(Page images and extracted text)
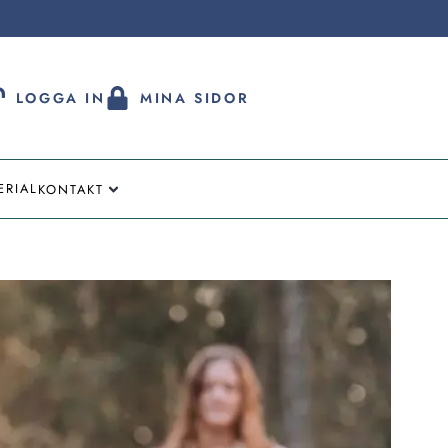
LOGGA IN
MINA SIDOR
ERIAL
KONTAKT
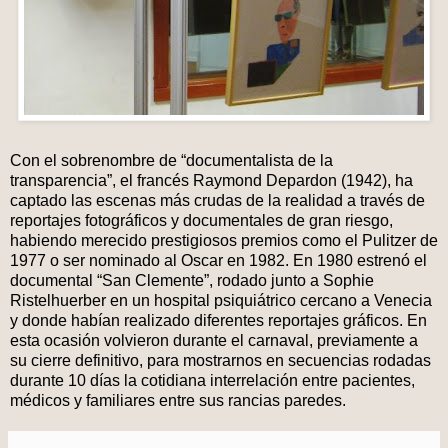
Con el sobrenombre de “documentalista de la
transparencia”, el francés Raymond Depardon (1942), ha
captado las escenas más crudas de la realidad a través de
reportajes fotográficos y documentales de gran riesgo,
habiendo merecido prestigiosos premios como el Pulitzer de
1977 o ser nominado al Oscar en 1982. En 1980 estrenó el
documental “San Clemente”, rodado junto a Sophie
Ristelhuerber en un hospital psiquiátrico cercano a Venecia
y donde habían realizado diferentes reportajes gráficos. En
esta ocasión volvieron durante el carnaval, previamente a
su cierre definitivo, para mostrarnos en secuencias rodadas
durante 10 días la cotidiana interrelación entre pacientes,
médicos y familiares entre sus rancias paredes.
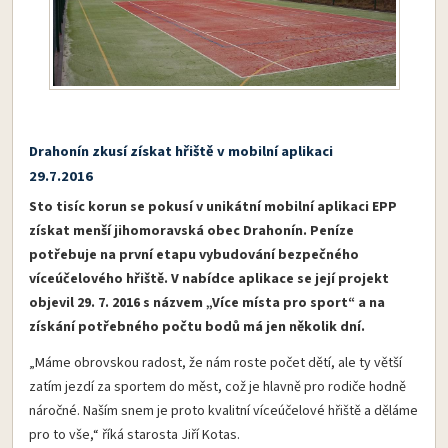
Drahonín zkusí získat hřiště v mobilní aplikaci
29.7.2016
Sto tisíc korun se pokusí v unikátní mobilní aplikaci EPP
získat menší jihomoravská obec Drahonín. Peníze
potřebuje na první etapu vybudování bezpečného
víceúčelového hřiště. V nabídce aplikace se její projekt
objevil 29. 7. 2016 s názvem „Více místa pro sport“ a na
získání potřebného počtu bodů má jen několik dní.
„Máme obrovskou radost, že nám roste počet dětí, ale ty větší
zatím jezdí za sportem do měst, což je hlavně pro rodiče hodně
náročné. Naším snem je proto kvalitní víceúčelové hřiště a děláme
pro to vše,“ říká starosta Jiří Kotas.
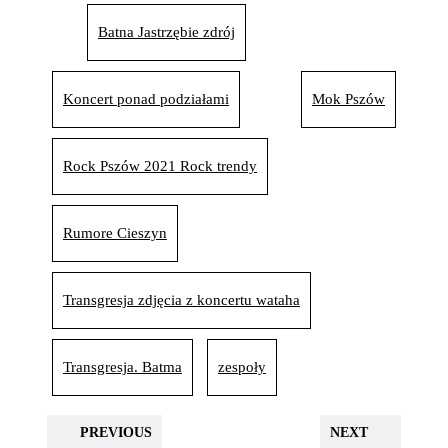
Batna Jastrzębie zdrój
Koncert ponad podziałami
Mok Pszów
Rock Pszów 2021 Rock trendy
Rumore Cieszyn
Transgresja zdjęcia z koncertu wataha
Transgresja. Batma
zespoły
PREVIOUS
NEXT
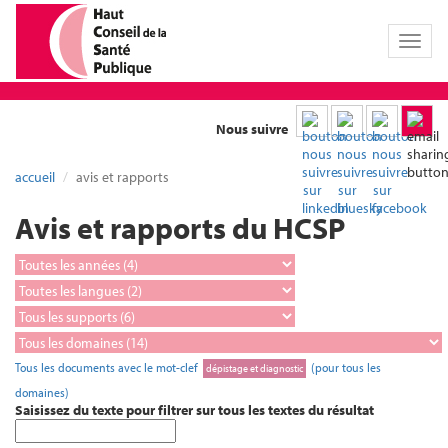
Toggl
naviga
Nous suivre
accueil
avis et rapports
Avis et rapports du HCSP
Tous les documents avec le mot-clef
(pour tous les
dépistage et diagnostic
domaines)
Saisissez du texte pour filtrer sur tous les textes du résultat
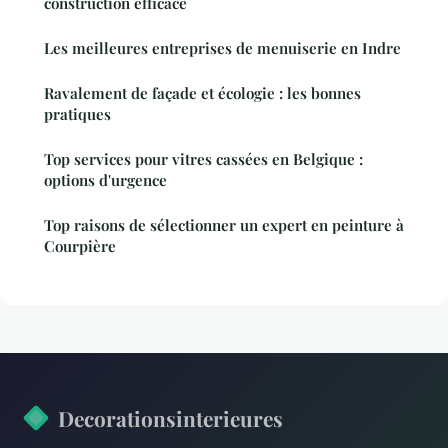
construction efficace
Les meilleures entreprises de menuiserie en Indre
Ravalement de façade et écologie : les bonnes
pratiques
Top services pour vitres cassées en Belgique :
options d'urgence
Top raisons de sélectionner un expert en peinture à
Courpière
Decorationsinterieures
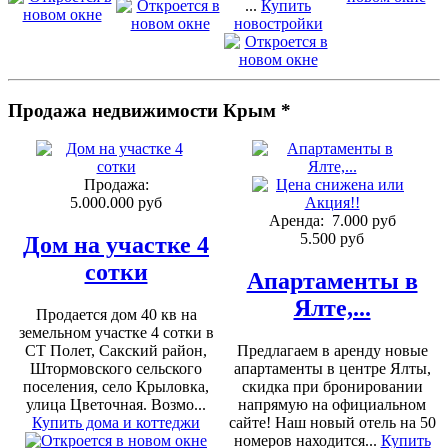
...
Купить
новостройки
Продажа недвижимости Крым *
Продажа:
5.000.000 руб
Аренда:
7.000 руб
5.500 руб
Дом на участке 4
сотки
Апартаменты в
Ялте,...
Продается дом 40 кв на
земельном участке 4 сотки в
СТ Полет, Сакский район,
Предлагаем в аренду новые
Штормовского сельского
апартаменты в центре Ялты,
поселения, село Крыловка,
скидка при бронировании
улица Цветочная. Возмо...
напрямую на официальном
Купить дома и коттеджи
сайте! Наш новый отель на 50
номеров находится...
Купить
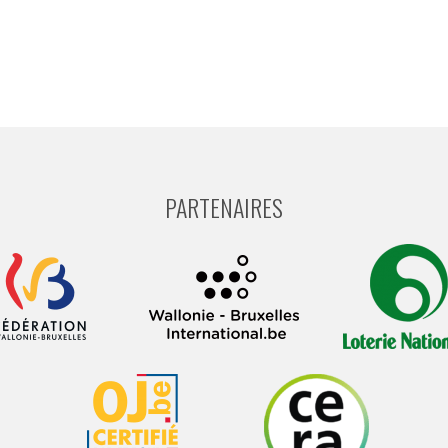
PARTENAIRES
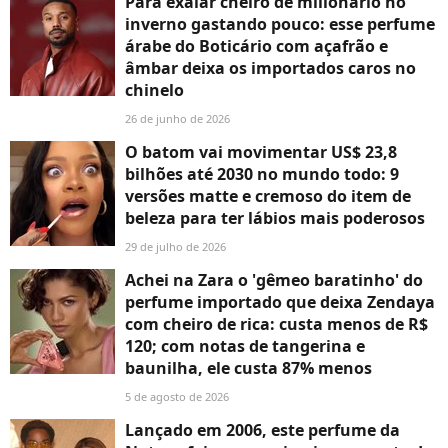
Para exalar cheiro de milionário no
inverno gastando pouco: esse perfume
árabe do Boticário com açafrão e
âmbar deixa os importados caros no
chinelo
26 de junho de 2026
O batom vai movimentar US$ 23,8
bilhões até 2030 no mundo todo: 9
versões matte e cremoso do item de
beleza para ter lábios mais poderosos
29 de julho de 2026
Achei na Zara o 'gêmeo baratinho' do
perfume importado que deixa Zendaya
com cheiro de rica: custa menos de R$
120; com notas de tangerina e
baunilha, ele custa 87% menos
5 de agosto de 2026
Lançado em 2006, este perfume da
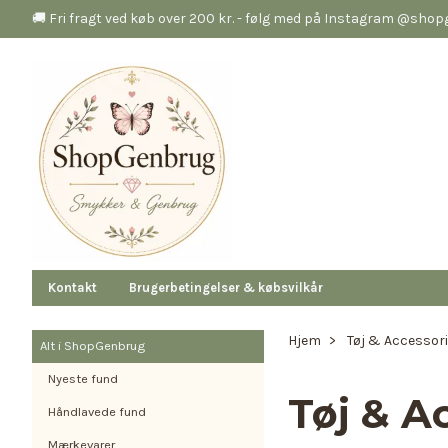
🚚 Fri fragt ved køb over 200 kr. - følg med på Instagram @sho
Kontakt
Brugerbetingelser & købsvilkår
Hjem
Tøj & Accessor
Alt i ShopGenbrug
Nyeste fund
Tøj & A
Håndlavede fund
Mærkevarer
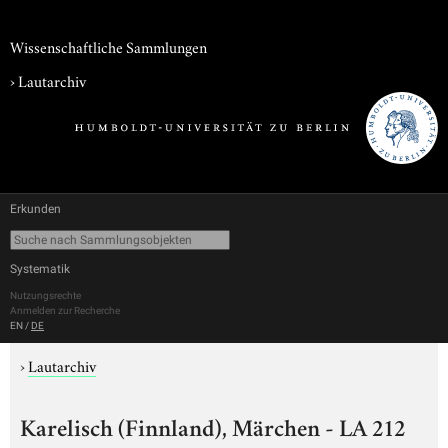
Wissenschaftliche Sammlungen
›
Lautarchiv
Erkunden
Systematik
Nutzungsrechte
Anmelden zur Recherche
EN
/
DE
›
Lautarchiv
Karelisch (Finnland), Märchen - LA 212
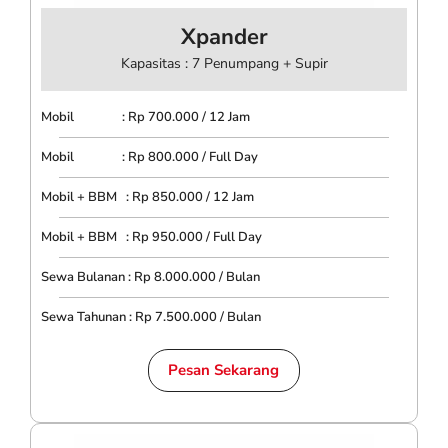
Xpander
Kapasitas : 7 Penumpang + Supir
Mobil : Rp 700.000 / 12 Jam
Mobil : Rp 800.000 / Full Day
Mobil + BBM : Rp 850.000 / 12 Jam
Mobil + BBM : Rp 950.000 / Full Day
Sewa Bulanan : Rp 8.000.000 / Bulan
Sewa Tahunan : Rp 7.500.000 / Bulan
Pesan Sekarang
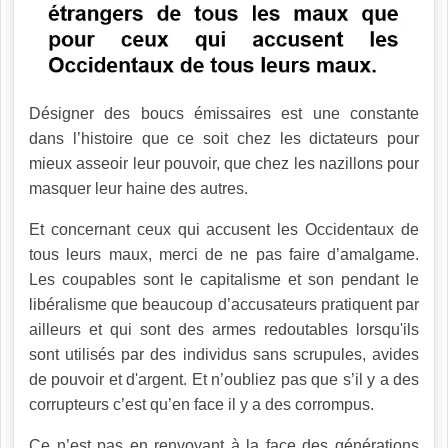
Désigner des boucs émissaires est une constante
dans l’histoire que ce soit chez les dictateurs pour
mieux asseoir leur pouvoir, que chez les nazillons pour
masquer leur haine des autres.
Et concernant ceux qui accusent les Occidentaux de
tous leurs maux, merci de ne pas faire d’amalgame.
Les coupables sont le capitalisme et son pendant le
libéralisme que beaucoup d’accusateurs pratiquent par
ailleurs et qui sont des armes redoutables lorsqu'ils
sont utilisés par des individus sans scrupules, avides
de pouvoir et d'argent. Et n’oubliez pas que s’il y a des
corrupteurs c’est qu’en face il y a des corrompus.
Ce n’est pas en renvoyant à la face des générations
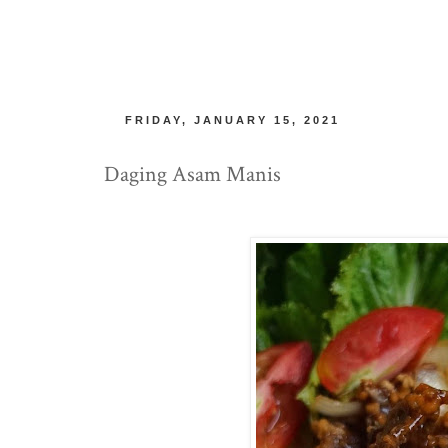
FRIDAY, JANUARY 15, 2021
Daging Asam Manis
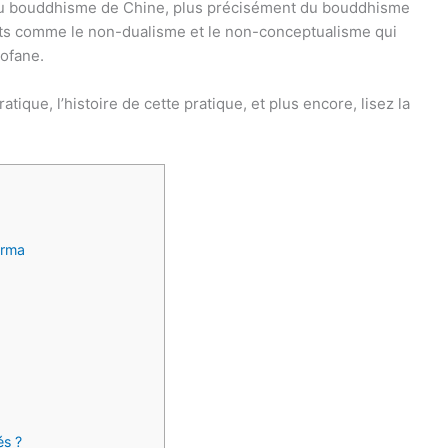
e du bouddhisme de Chine, plus précisément du bouddhisme
pts comme le non-dualisme et le non-conceptualisme qui
rofane.
atique, l’histoire de cette pratique, et plus encore, lisez la
arma
és ?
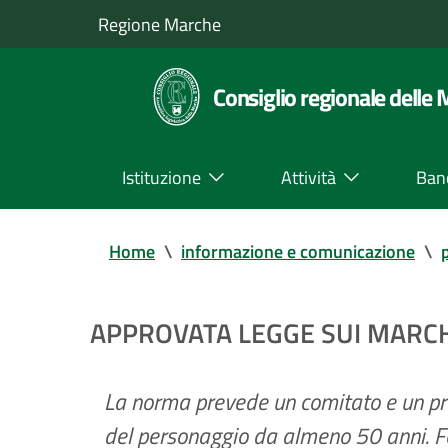
Regione Marche
Consiglio regionale delle
Istituzione
Attività
Ban
Home
\
informazione e comunicazione
\
APPROVATA LEGGE SUI MARCHI
La norma prevede un comitato e un pr
del personaggio da almeno 50 anni. Fo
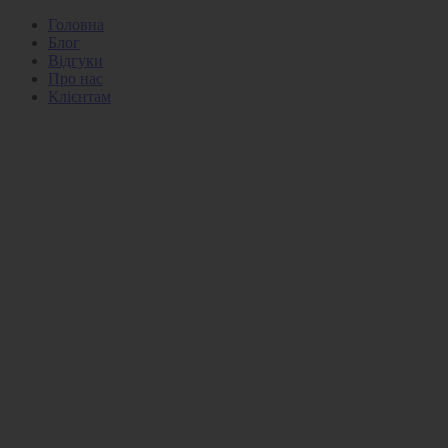
Головна
Блог
Відгуки
Про нас
Клієнтам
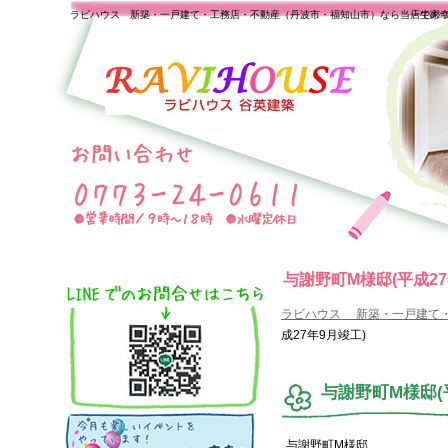
ラビハウス 新築・一戸建て・工務店・不動産（丹波市・福知山市）なら当店で家
一生の
与謝野町M様邸(平成27
ラビハウス 新築・一戸建て
成27年9月竣工)
与謝野町M様邸(
与謝野町M様邸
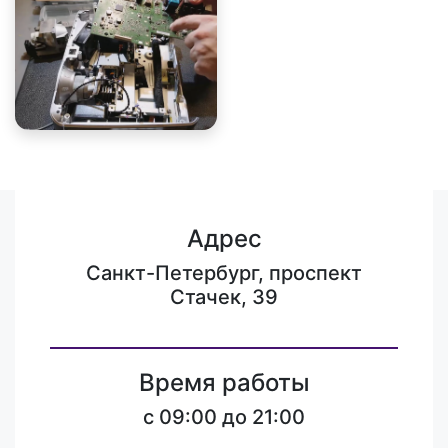
Адрес
Санкт-Петербург, проспект
Стачек, 39
Время работы
c 09:00 до 21:00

- **Work item**: From the first line to the last, repeat the records exactly. Leave out the pictures.

- **Exercise result**:
LOGGA IN
MINA SIDOR
ERIAL
KONTAKT
Con el sobrenombre de “documentalista de la
transparencia”, el francés Raymond Depardon (1942), ha
captado las escenas más crudas de la realidad a través de
reportajes fotográficos y documentales de gran riesgo,
habiendo merecido prestigiosos premios como el Pulitzer de
1977 o ser nominado al Oscar en 1982. En 1980 estrenó el
documental “San Clemente”, rodado junto a Sophie
Ristelhuerber en un hospital psiquiátrico cercano a Venecia
y donde habían realizado diferentes reportajes gráficos. En
esta ocasión volvieron durante el carnaval, previamente a
su cierre definitivo, para mostrarnos en secuencias rodadas
durante 10 días la cotidiana interrelación entre pacientes,
médicos y familiares entre sus rancias paredes.
Drahonín zkusí získat hřiště v mobilní aplikaci
29.7.2016
Sto tisíc korun se pokusí v unikátní mobilní aplikaci EPP
získat menší jihomoravská obec Drahonín. Peníze
potřebuje na první etapu vybudování bezpečného
víceúčelového hřiště. V nabídce aplikace se její projekt
objevil 29. 7. 2016 s názvem „Více místa pro sport“ a na
získání potřebného počtu bodů má jen několik dní.
„Máme obrovskou radost, že nám roste počet dětí, ale ty větší
zatím jezdí za sportem do měst, což je hlavně pro rodiče hodně
náročné. Naším snem je proto kvalitní víceúčelové hřiště a děláme
pro to vše,“ říká starosta Jiří Kotas.
Batna Jastrzębie zdrój
Koncert ponad podziałami
Mok Pszów
Rock Pszów 2021 Rock trendy
Rumore Cieszyn
Transgresja zdjęcia z koncertu wataha
Transgresja. Batma
zespoły
PREVIOUS
NEXT
Toggl
naviga
Nous suivre
accueil
avis et rapports
Avis et rapports du HCSP
Tous les documents avec le mot-clef
(pour tous les
dépistage et diagnostic
domaines)
Saisissez du texte pour filtrer sur tous les textes du résultat
construction efficace
Les meilleures entreprises de menuiserie en Indre
Ravalement de façade et écologie : les bonnes
pratiques
Top services pour vitres cassées en Belgique :
options d'urgence
Top raisons de sélectionner un expert en peinture à
Courpière
Decorationsinterieures
...
Купить
новостройки
Продажа недвижимости Крым *
Продажа:
5.000.000 руб
Аренда:
7.000 руб
5.500 руб
Дом на участке 4
сотки
Апартаменты в
Ялте,...
Продается дом 40 кв на
земельном участке 4 сотки в
СТ Полет, Сакский район,
Предлагаем в аренду новые
Штормовского сельского
апартаменты в центре Ялты,
поселения, село Крыловка,
скидка при бронировании
улица Цветочная. Возмо...
напрямую на официальном
Купить дома и коттеджи
сайте! Наш новый отель на 50
номеров находится...
Купить
PARTENAIRES
Para exalar cheiro de milionário no
inverno gastando pouco: esse perfume
árabe do Boticário com açafrão e
âmbar deixa os importados caros no
chinelo
26 de junho de 2026
O batom vai movimentar US$ 23,8
bilhões até 2030 no mundo todo: 9
versões matte e cremoso do item de
beleza para ter lábios mais poderosos
29 de julho de 2026
Achei na Zara o 'gêmeo baratinho' do
perfume importado que deixa Zendaya
com cheiro de rica: custa menos de R$
120; com notas de tangerina e
baunilha, ele custa 87% menos
5 de agosto de 2026
Lançado em 2006, este perfume da
🚚 Fri fragt ved køb over 200 kr. - følg med på Instagram @sho
Kontakt
Brugerbetingelser & købsvilkår
Hjem
Tøj & Accessor
Alt i ShopGenbrug
Nyeste fund
Tøj & A
Håndlavede fund
Mærkevarer
Wissenschaftliche Sammlungen
›
Lautarchiv
Erkunden
Systematik
Nutzungsrechte
Anmelden zur Recherche
EN
/
DE
›
Lautarchiv
Karelisch (Finnland), Märchen - LA 212
Xpander
Kapasitas : 7 Penumpang + Supir
Mobil : Rp 700.000 / 12 Jam
Mobil : Rp 800.000 / Full Day
Mobil + BBM : Rp 850.000 / 12 Jam
Mobil + BBM : Rp 950.000 / Full Day
Sewa Bulanan : Rp 8.000.000 / Bulan
Sewa Tahunan : Rp 7.500.000 / Bulan
Pesan Sekarang
Désigner des boucs émissaires est une constante
dans l’histoire que ce soit chez les dictateurs pour
mieux asseoir leur pouvoir, que chez les nazillons pour
masquer leur haine des autres.
Et concernant ceux qui accusent les Occidentaux de
tous leurs maux, merci de ne pas faire d’amalgame.
Les coupables sont le capitalisme et son pendant le
libéralisme que beaucoup d’accusateurs pratiquent par
ailleurs et qui sont des armes redoutables lorsqu'ils
sont utilisés par des individus sans scrupules, avides
de pouvoir et d'argent. Et n’oubliez pas que s’il y a des
corrupteurs c’est qu’en face il y a des corrompus.
Ce n’est pas en renvoyant à la face des générations
FRIDAY, JANUARY 15, 2021
Daging Asam Manis
e du bouddhisme de Chine, plus précisément du bouddhisme
pts comme le non-dualisme et le non-conceptualisme qui
rofane.
atique, l’histoire de cette pratique, et plus encore, lisez la
arma
és ?
Regione Marche
Consiglio regionale delle
Istituzione
Attività
Ban
Home
\
informazione e comunicazione
\
APPROVATA LEGGE SUI MARCHI
La norma prevede un comitato e un pr
del personaggio da almeno 50 anni. Fo
Головна
Блог
Відгуки
Про нас
Клієнтам
ラビハウス 新築・一戸建て・工務店・不動産（丹波市・福知山市）なら当店で家
一生の
与謝野町M様邸(平成27
ラビハウス 新築・一戸建て
成27年9月竣工)
与謝野町M様邸(
与謝野町M様邸
Адрес
Санкт-Петербург, проспект
Стачек, 39
Время работы
c 09:00 до 21:00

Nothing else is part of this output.